358 – December 24
“The smallest effort is not lost. Each wavelet on the ocean tossed aids the ebb-tide or the flow; Each rain-drop makes some floweret blow; Each struggle lessens human woe.”—Charles Mackay
My friend, Karen, was an artist with makeup. She believed every woman was beautiful, and helped many to discover their own unique beauty. I had been buying her products for four years.
I saw her at a networking luncheon: “Hi, Karen!” I said. “You look gorgeous, as always, you tiny thing!”
“Oh,” she said self-deprecatingly, “My friends tell me I look anorexic.”
“Hah,” I scoffed. “You’re naturally thin—they’re just jealous.”

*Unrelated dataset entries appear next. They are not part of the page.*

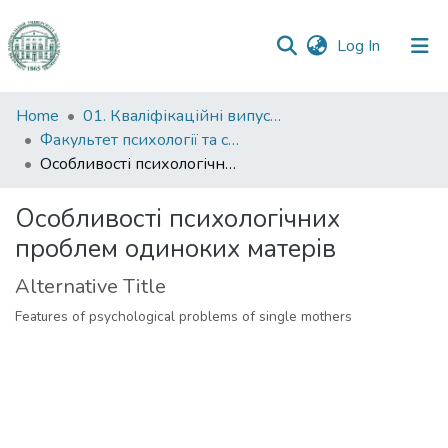
(current)
Log In
Communities
Home
01. Кваліфікаційні випускні роботи здобувачів вищої освіти
&
Факультет психології та соціальної роботи
Collections
Особливості психологічних проблем одиноких матерів
All of DSpace
Особливості психологічних
проблем одиноких матерів
Statistics
Alternative Title
Features of psychological problems of single mothers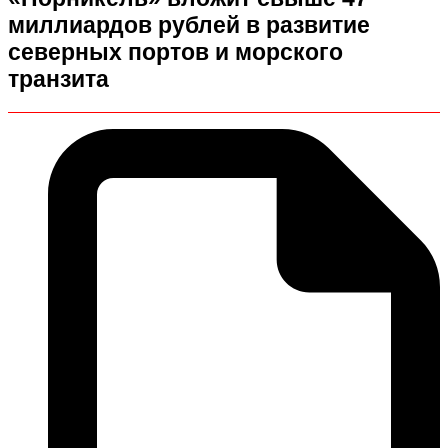
миллиардов рублей в развитие
северных портов и морского
транзита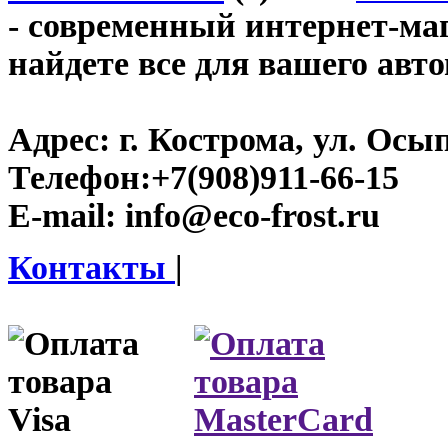
- современный интернет-мага
найдете все для вашего авт
Адрес:
г. Кострома, ул. Осып
Телефон:
+7(908)911-66-15
E-mail:
info@eco-frost.ru
Контакты
|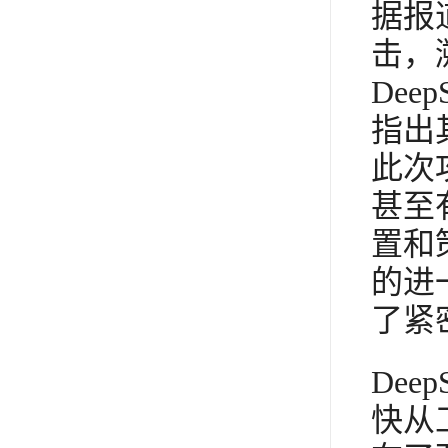
据报
击，
De
指出
此次
甚至
置和
的进
了紧
De
快从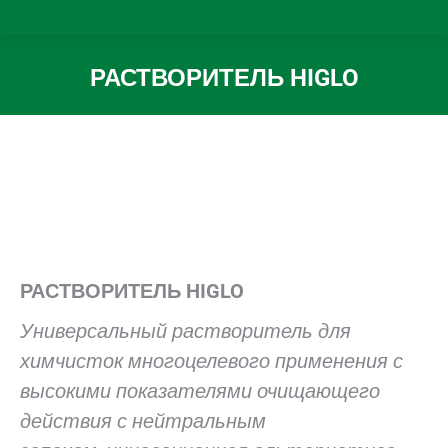
РАСТВОРИТЕЛЬ HIGLO
Вы здесь:
РАСТВОРИТЕЛЬ HIGLO
Универсальный растворитель для
химчисток многоцелевого применения с
высокими показателями очищающего
действия с нейтральным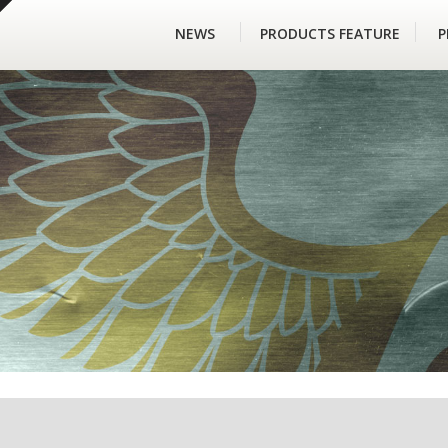
NEWS
PRODUCTS FEATURE
P
系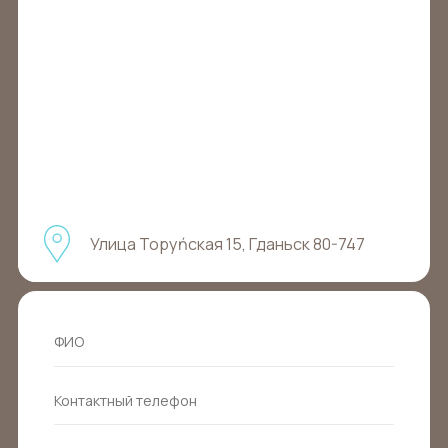
Улица Торуńская 15, Гданьск 80-747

She gave me a big hug, and suggested some new makeup I might try. I said sure and ordered a few items. She called me the next week to say that she had ordered my makeup and it would be delivered in a day or two. I thanked her. I didn’t know that was to be our last conversation, mundane and ordinary.
Six days later, she took her life.
I know I couldn’t have done anything to change her mind. Her inner pain was too great, and her focus on it too intense. Friends said that she had planned it for a long while, gotten her affairs in order, had her will notarized, written her goodbye letter.
But I wish I could have. I wish I could have made a difference, talked her into staying, given her a reason to go on. We shared poetry and dreams—of books we would write and places we would go. She left before she could see her dreams come true.
Goodnight, sweet Karen. May “flights of angels sing thee to thy rest.”
To you I say, don’t give up the ship! The way is often stormy, sometimes painful. Life may not have given you what you want so far, but tomorrow might be the day. You may not have gotten the best start in life, but you could have the best finish. Others have done it, through some of the worst childhoods, tragedies, and disasters imaginable.
Some people are fighting for money; others are throwing it away. Some people are fighting for their lives; others are throwing them away. Sometimes the biggest win is just to survive today in order to rise again another day. Find your mission. Help someone less fortunate than you—and there’s always someone.
Stay alive.
Today’s Affirmation:
“I love and am loved. I have a unique and wonderful place in this world.”
Karen Newman was a member of WRS, a great networking group in Los Angeles. I’ll never forget the day our mutual friend, Susan Levin of Speaker Services, called to tell me she had taken her life. I was so shocked and tearful as she told me the story, how she had been so depressed and wanted to “go home” to God. She left a note explaining her decision, and naming some people she especially wanted to be told. She mentioned my name.
I wish she would have called me instead.
Have you every thought of killing yourself? A lot of people do idly, a lot of people seriously enough to make the attempt, and a lot enough to make sure that they succeed.
I admit that I’ve thought of it a time or two – very briefly, mind you – when really depressed or disappointed by a failure or a dream that didn’t happen the way I wanted. It takes a lot of energy to pick yourself up and throw yourself back in the race. Sometimes it just looks too hard, and then I start mumbling, “Why isn’t this happening for me?” and “Why don’t I get to have the big win, now? Easily, please?? Haven’t I worked hard enough yet?” “Oh, what’s the use…”
People who don’t know me well may be surprised that I have thoughts like this – me, the author of The Wealthy Spirit, one of Marci Shimoff’s “Happy 100”. Yeah. St. Chellie would be appalled.
I’m writing this as an encouragement if you’ve had these thoughts, too. It’s normal. We all have dark places, we all cry in the night sometimes, and we all contemplate our mortality. But for the most part, we don’t embrace the death of all hope, but “rage against the dying of the light” and keep going. Because we know a better day will dawn, a ship will come in unexpectedly, a friend can still write you an encouraging word, someone’s smile can light you up again.
When I start getting depressed, I know it’s time to play the Glad Game, drag out the Grateful List, and refresh my memory with all that’s still right with the world. As my friend, beautiful musician Ashana, once said to me, “I need a gratitude adjustment!”
A friend of mine called me once and said, “Hi, Chellie, how are you?” “Great!” I answered. “You always say that,” he replied. “Don’t you ever get depressed?”
“Of course I do,” I answered. “But then I don’t answer the phone, see?”